Page images and extracted text

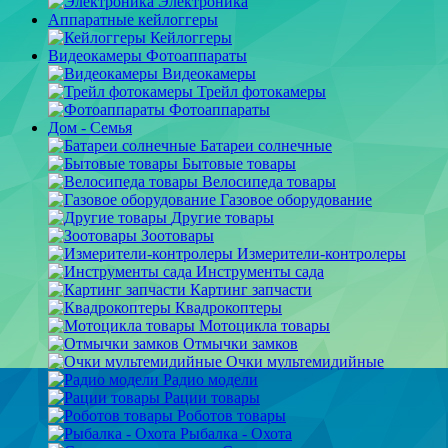
Электроника
Аппаратные кейлоггеры
Кейлоггеры
Видеокамеры Фотоаппараты
Видеокамеры
Трейл фотокамеры
Фотоаппараты
Дом - Семья
Батареи солнечные
Бытовые товары
Велосипеда товары
Газовое оборудование
Другие товары
Зоотовары
Измерители-контролеры
Инструменты сада
Картинг запчасти
Квадрокоптеры
Мотоцикла товары
Отмычки замков
Очки мультемидийные
Радио модели
Рации товары
Роботов товары
Рыбалка - Охота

Task brief: Using the records above, output an exact copy without any pictures.

Written solution:
Электроника
Аппаратные кейлоггеры
Кейлоггеры
Видеокамеры Фотоаппараты
Видеокамеры
Трейл фотокамеры
Фотоаппараты
Дом - Семья
Батареи солнечные
Бытовые товары
Велосипеда товары
Газовое оборудование
Другие товары
Зоотовары
Измерители-контролеры
Инструменты сада
Картинг запчасти
Квадрокоптеры
Мотоцикла товары
Отмычки замков
Очки мультемидийные
Радио модели
Рации товары
Роботов товары
Рыбалка - Охота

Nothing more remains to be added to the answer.